LOS LÍDERES DE LA POLÍTICA

Opinión

Gobernar no es dividir

Mientras Donald Trump eleva la presión sobre México, la polarización interna amenaza con debilitar la capacidad de respuesta del país. El llamado es a construir acuerdos y dejar atrás la lógica permanente de confrontación.

La presidenta de México, Claudia Sheinbaum y Donald Trump, retos en la relación bilateral

Foto: Redes

Hannia Novell

Hannia Novell

Publicada: jun 06 a las 10:46, 2026

En los momentos de estabilidad, la polarización puede ofrecer réditos políticos, consolidar bases electorales, movilizar simpatizantes y simplificar debates complejos en una lógica de buenos y malos. Pero cuando un país enfrenta amenazas externas, incertidumbre económica y presiones geopolíticas, la división deja de ser una herramienta eficaz y se convierte en un riesgo. México se encuentra precisamente en uno de esos momentos.

La relación con Estados Unidos atraviesa una etapa delicada. Donald Trump ha convertido a México en uno de los ejes de su discurso político. Lo hace cuando habla de migración, de narcotráfico, de comercio y de seguridad fronteriza. Con frecuencia, sus declaraciones presentan a nuestro país como origen de problemas que en realidad tienen causas compartidas. Más allá de simpatías o diferencias ideológicas, el hecho es que México enfrenta una presión constante desde el exterior.

Donald Trump

Foto: Wikimedia Commons

Frente a ese escenario, sorprende que la presidenta Claudia Sheinbaum mantenga una estrategia de confrontación interna que prolonga la lógica política de los últimos años. En lugar de aprovechar su posición para construir puentes con sectores que piensan distinto, el discurso gubernamental sigue recurriendo a la descalificación de partidos opositores, críticos y voces independientes. El mensaje implícito es que la disputa política nacional sigue siendo la prioridad, incluso cuando el entorno internacional exige cohesión.

Mientras desde Washington se articulan presiones que pueden afectar intereses económicos, comerciales y diplomáticos de México, en Palacio Nacional insisten en ver a los adversarios internos como una amenaza central. Es una lectura equivocada del momento histórico.

Ninguna democracia madura enfrenta desafíos externos debilitando deliberadamente sus consensos internos. Por el contrario, los países que atraviesan coyunturas complejas suelen ampliar espacios de diálogo y construir acuerdos mínimos entre fuerzas políticas. No porque desaparezcan las diferencias, sino porque entienden que existen asuntos superiores a la competencia partidista.

Si la soberanía, la economía o la estabilidad nacional están en juego, es indispensable que gobiernos y oposiciones encuentren formas de cerrar filas. No se trata de alcanzar una uniformidad ideológica. Se trata de actuar con sentido de Estado.

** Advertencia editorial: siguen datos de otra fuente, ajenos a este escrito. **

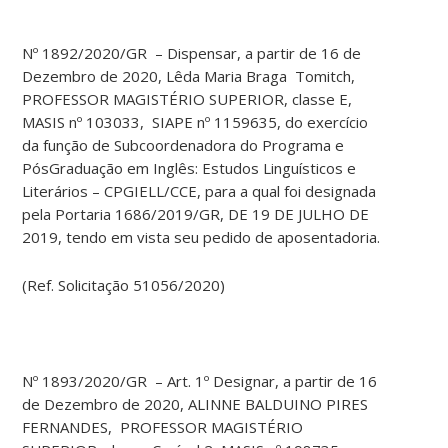
Nº 1892/2020/GR – Dispensar, a partir de 16 de
Dezembro de 2020, Lêda Maria Braga Tomitch,
PROFESSOR MAGISTÉRIO SUPERIOR, classe E,
MASIS nº 103033, SIAPE nº 1159635, do exercício
da função de Subcoordenadora do Programa e
PósGraduação em Inglês: Estudos Linguísticos e
Literários – CPGIELL/CCE, para a qual foi designada
pela Portaria 1686/2019/GR, DE 19 DE JULHO DE
2019, tendo em vista seu pedido de aposentadoria.
(Ref. Solicitação 51056/2020)
Nº 1893/2020/GR – Art. 1º Designar, a partir de 16
de Dezembro de 2020, ALINNE BALDUINO PIRES
FERNANDES, PROFESSOR MAGISTÉRIO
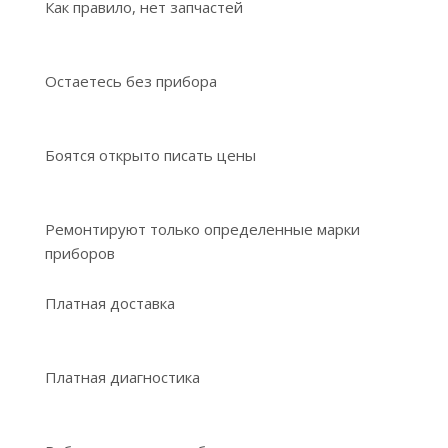
Как правило, нет запчастей
Остаетесь без прибора
Боятся открыто писать цены
Ремонтируют только определенные марки
приборов
Платная доставка
Платная диагностика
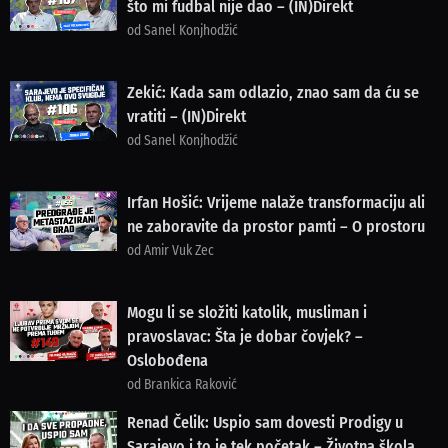
što mi fudbal nije dao – (IN)Direkt
od Sanel Konjhodžić
Zekić: Kada sam odlazio, znao sam da ću se
vratiti – (IN)Direkt
od Sanel Konjhodžić
Irfan Hošić: Vrijeme nalaže transformaciju ali
ne zaboravite da prostor pamti – O prostoru
od Amir Vuk Zec
Mogu li se složiti katolik, musliman i
pravoslavac: Šta je dobar čovjek? –
Oslobođena
od Brankica Raković
Renad Čelik: Uspio sam dovesti Prodigy u
Sarajevo i to je tek početak – Životna škola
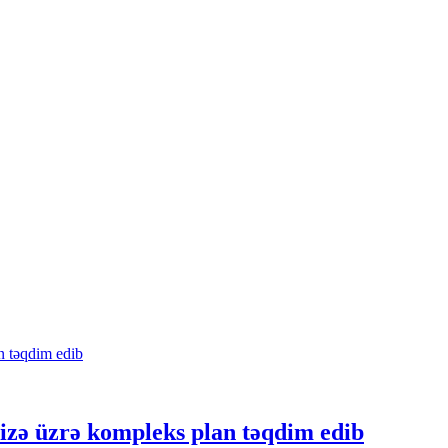
rizə üzrə kompleks plan təqdim edib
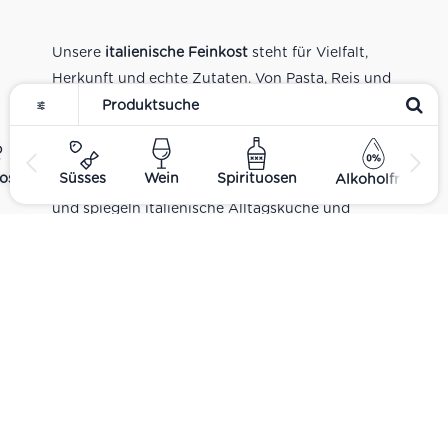
Unsere
italienische Feinkost
steht für Vielfalt,
Herkunft und echte Zutaten. Von Pasta, Reis und
Tomatensaucen über Olivenöl, Antipasti und
Pesto bis zu Balsamico und Spezialitäten aus
verschiedenen Regionen Italiens. Alle Produkte
ost
Süsses
Wein
Spirituosen
Alkoholfrei
sind Teil unseres realen Supermarkt-Sortiments
und spiegeln italienische Alltagsküche und
Tradition wider. Italienische Feinkost online
kaufen.
Catering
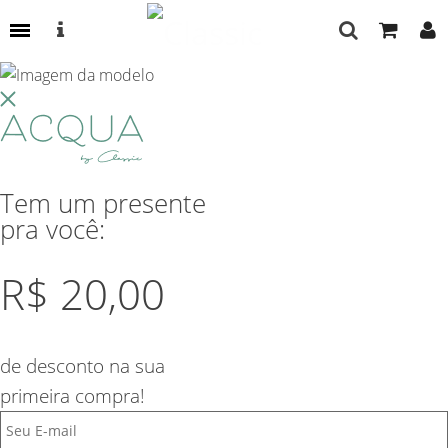
Cropped Manga Curta Lisos
Tem um presente
Cor
pra você:
R$
20
,00
Tamanho
de desconto na sua
P
M
G
primeira compra!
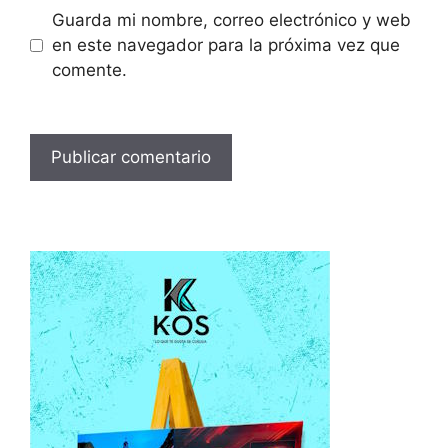
Guarda mi nombre, correo electrónico y web
en este navegador para la próxima vez que
comente.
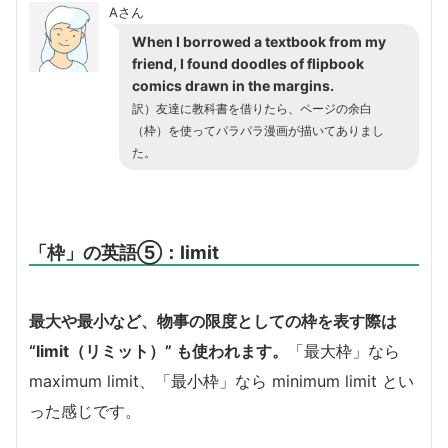
Aさん
When I borrowed a textbook from my
friend, I found doodles of flipbook
comics drawn in the margins.
訳）友達に教科書を借りたら、ページの余白
（枠）を使ってパラパラ漫画が描いてありまし
た。
「枠」の英語⑤：limit
最大や最小など、物事の限度としての枠を表す際は
“limit（リミット）” も使われます。
「最大枠」なら
maximum limit、「最小枠」なら minimum limit とい
った感じです。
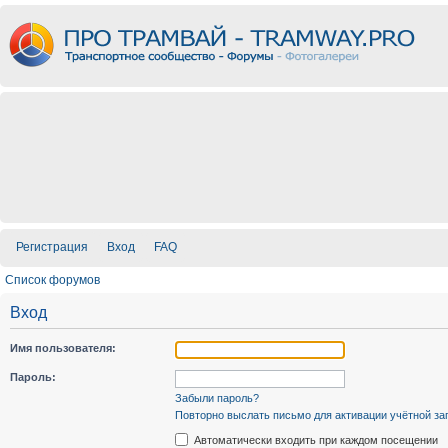
Регистрация
Вход
FAQ
Список форумов
Вход
Имя пользователя:
Пароль:
Забыли пароль?
Повторно выслать письмо для активации учётной за
Автоматически входить при каждом посещении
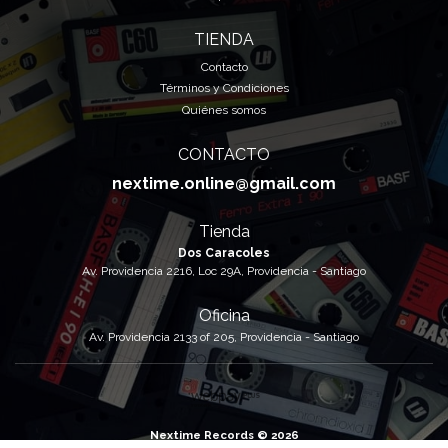
TIENDA
Contacto
Términos y Condiciones
Quiénes somos
CONTACTO
nextime.online@gmail.com
Tienda
Dos Caracoles
Av. Providencia 2216, Loc 29A, Providencia - Santiago
Oficina
Av. Providencia 2133 of 205, Providencia - Santiago
Nextime Records © 2026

La presidenta Claudia Sheinbaum tiene hoy una oportunidad que pocos mandatarios reciben. Ganó la elección con una legitimidad amplia y cuenta con niveles importantes de respaldo ciudadano. Precisamente por eso podría darse el lujo político de convocar a la reconciliación nacional sin que ello implique renunciar a sus convicciones. La fortaleza de un liderazgo no se mide por la capacidad de acumular adversarios, sino por la capacidad de construir mayorías duraderas.

Claudia Sheinbaum

Foto: Cuartoscuro

La realidad es que Donald Trump no distingue entre militantes de Morena, del PAN, del PRI o de Movimiento Ciudadano cuando cuestiona a México. Las amenazas arancelarias, las presiones migratorias o las acusaciones relacionadas con la seguridad afectan a todo el país. Por eso resulta tan importante construir una posición nacional sólida, respaldada por distintos sectores políticos y sociales.

La Presidenta aún está a tiempo de corregir el rumbo. Puede seguir alimentando una dinámica donde cada crítica se interpreta como un ataque y cada discrepancia como una traición. O puede asumir el papel que exige la investidura presidencial: convocar, conciliar y construir. No todo el que piensa diferente es el enemigo.